- Education: Harvard College, University of Rochester
- Occupation(s): family physician, public health management specialist
- Known for: international health
- Notable work: The End of Epidemics: The Looming Threat to Humanity and How to Stop It

= Jonathan D. Quick =

Family physician and public health management specialist

Jonathan D. Quick is a family physician and public health management specialist that focuses on global health security. He is adjunct professor of global health at Duke University in North Carolina. His book The End of Epidemics: The Looming Threat to Humanity and How to Stop It was published in 2018.

==Career==
Quick has worked in international health since 1978. From 1989 to 1991, he worked as a health service development advisor for the Afghanistan Health Sector Support Project. From 1998 to 2004, he was director of Essential Drugs and Medicines Policy (EDM) for the World Health Organization (WHO) in Geneva. From 2004 to 2017 he was president and chief executive officer at Management Sciences for Health (MSH), transitioning to Senior Fellow in January 2017. He is a former chair of the Global Health Council, and has been a faculty member at Harvard Medical School. He is currently adjunct professor of global health at Duke University in North Carolina.
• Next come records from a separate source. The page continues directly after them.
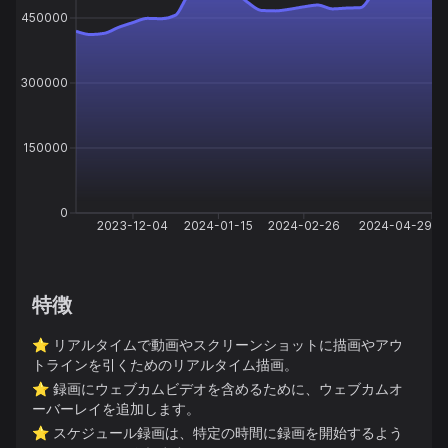
450000
300000
150000
0
2023-12-04
2024-01-15
2024-02-26
2024-04-29
特徴
⭐️
リアルタイムで動画やスクリーンショットに描画やアウ
トラインを引くためのリアルタイム描画。
⭐️
録画にウェブカムビデオを含めるために、ウェブカムオ
ーバーレイを追加します。
⭐️
スケジュール録画は、特定の時間に録画を開始するよう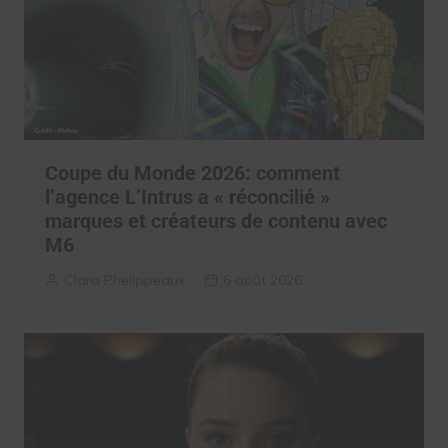
Coupe du Monde 2026: comment
l’agence L’Intrus a « réconcilié »
marques et créateurs de contenu avec
M6
Clara Phelippeaux
6 août 2026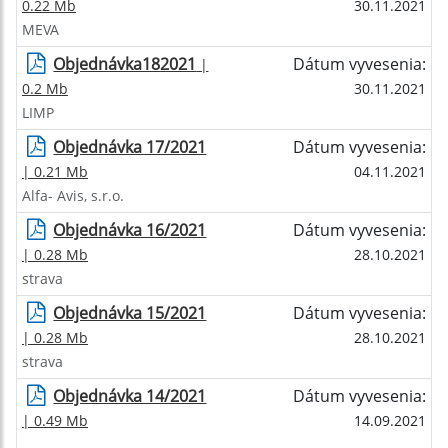
0.22 Mb
30.11.2021
MEVA
Objednávka182021
Dátum vyvesenia:
|
0.2 Mb
30.11.2021
LIMP
Objednávka 17/2021
Dátum vyvesenia:
| 0.21 Mb
04.11.2021
Alfa- Avis, s.r.o.
Objednávka 16/2021
Dátum vyvesenia:
| 0.28 Mb
28.10.2021
strava
Objednávka 15/2021
Dátum vyvesenia:
| 0.28 Mb
28.10.2021
strava
Objednávka 14/2021
Dátum vyvesenia:
| 0.49 Mb
14.09.2021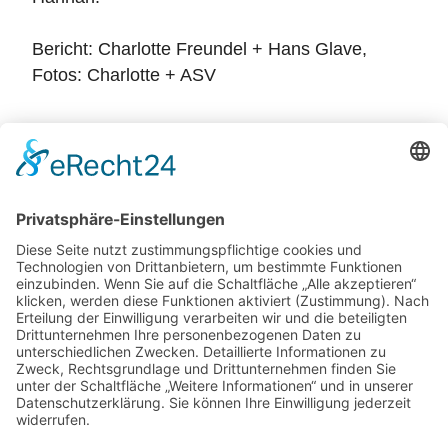
Bericht: Charlotte Freundel + Hans Glave,
Fotos: Charlotte + ASV
Zurück
Potsdamer Yacht Club e. V.
Königstr. 3A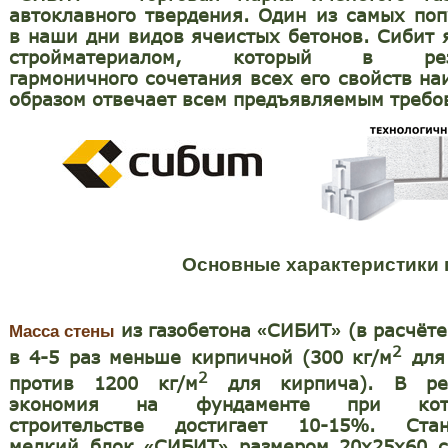
автоклавного твердения.
Один из самых по
в наши дни видов ячеистых бетонов.
Сибит 
стройматериалом, который в резу
гармоничного сочетания всех его свойств н
образом отвечает всем предъявляемым требо
Основные характеристики 
из газобетона
СИБИТ
(в расчёте
«
»
Масса стены
2
в 4-5 раз меньше кирпичной (300 кг/м
для
2
против 1200 кг/м
для кирпича). В рез
экономия на фундаменте при котт
строительстве достигает 10-15%.
Ста
мелкий блок
СИБИТ
размером 20x25x60 с
«
»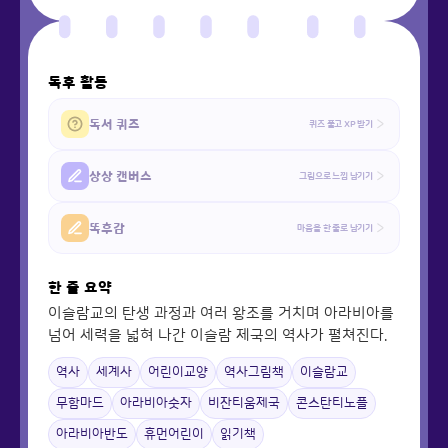
독후 활동
독서 퀴즈
퀴즈 풀고 XP 받기
상상 캔버스
그림으로 느낌 남기기
똑후감
마음을 한 줄로 남기기
한 줄 요약
이슬람교의 탄생 과정과 여러 왕조를 거치며 아라비아를
넘어 세력을 넓혀 나간 이슬람 제국의 역사가 펼쳐진다.
역사
세계사
어린이교양
역사그림책
이슬람교
무함마드
아라비아숫자
비잔티움제국
콘스탄티노플
아라비아반도
휴먼어린이
읽기책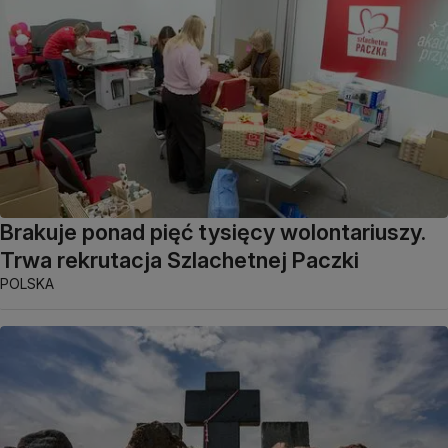
Brakuje ponad pięć tysięcy wolontariuszy.
Trwa rekrutacja Szlachetnej Paczki
POLSKA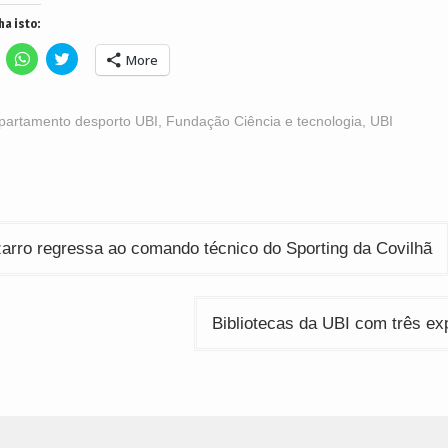
ha isto:
lick
Click
Click
More
o
to
to
hare
share
share
n
on
on
acebook
WhatsApp
Twitter
Opens
(Opens
(Opens
partamento desporto UBI
,
Fundação Ciência e tecnologia
,
UBI
n
in
in
ew
new
new
indow)
window)
window)
ção
arro regressa ao comando técnico do Sporting da Covilhã
Bibliotecas da UBI com três e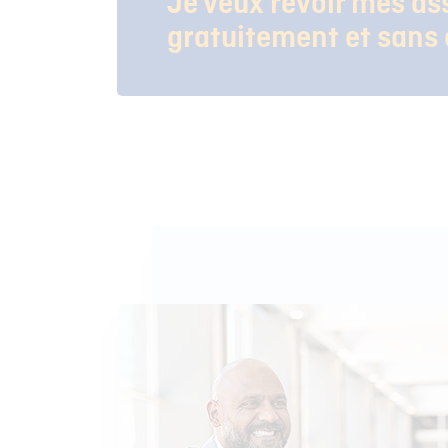
Je veux revoir mes as
gratuitement et san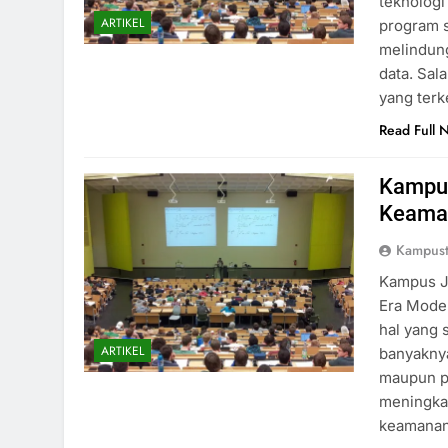
teknologi
ARTIKEL
program 
melindung
data. Sa
yang ter
Read Full 
Kampus
Keaman
Kampust
Kampus Ju
Era Moder
hal yang 
ARTIKEL
banyaknya
maupun pe
meningka
keamanan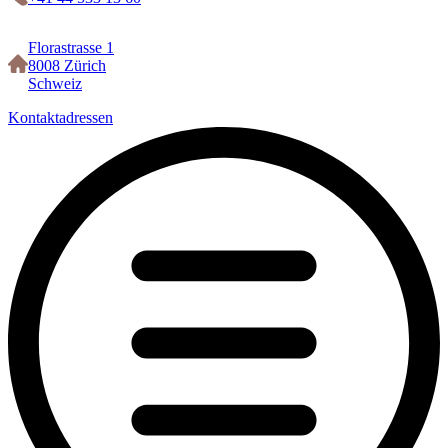
Florastrasse 1
8008 Zürich
Schweiz
Kontaktadressen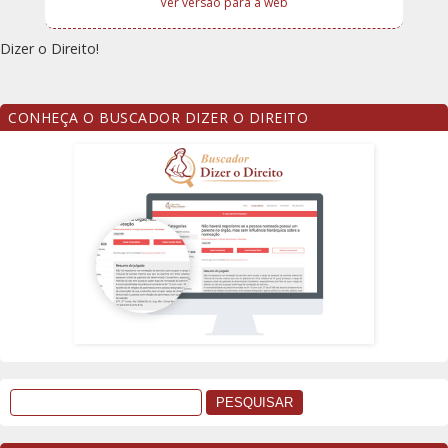
Ver versão para a web
Dizer o Direito!
CONHEÇA O BUSCADOR DIZER O DIREITO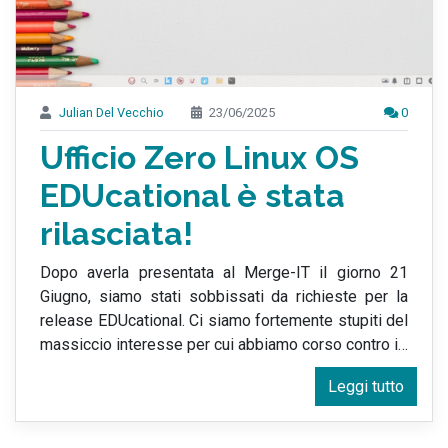
Julian Del Vecchio
23/06/2025
0
Ufficio Zero Linux OS
EDUcational è stata
rilasciata!
Dopo averla presentata al Merge-IT il giorno 21
Giugno, siamo stati sobbissati da richieste per la
release EDUcational. Ci siamo fortemente stupiti del
massiccio interesse per cui abbiamo corso contro i
…
Leggi tutto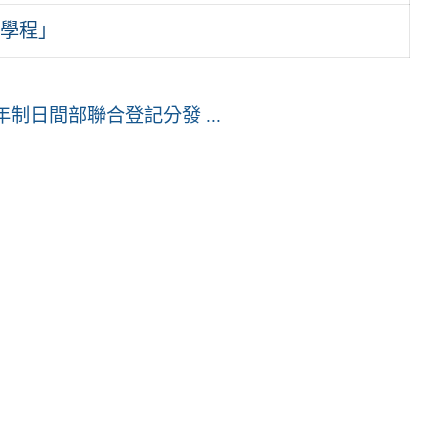
學程」
制日間部聯合登記分發 ...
In his book The End of Epidemics: The Looming Threat to Humanity and How to Stop It, Quick "prescribed measures by which the world could protect itself against devastating disease outbreaks of the likes of the 1918 flu".

He graduated from Harvard College and University of Rochester.

==Publications==
===As sole author===
- Rhinos in the Rough: a Golfer's Guide to Kenya. Nairobi: Kenway, 1993. By Tina L. Quick, Jonathan D. Quick and Robert W. Burdick. ISBN 9966-46-466-2.
- The End of Epidemics: the Looming Threat to Humanity and How to Stop It. New York: St. Martin's, 2018. ISBN 978-1250117779. With Bronwyn Fryer. With a foreword by David L. Heymann.

===As contributor===
- The Financial Times Guide to Executive Health: Building Your Strengths, Managing Your Risks. London: Pearson Education, 2002. ISBN 978-0273654285. Co-author.
- MDS-3: Managing Access to Medicines and Health Technologies. Management Sciences for Health, 2012.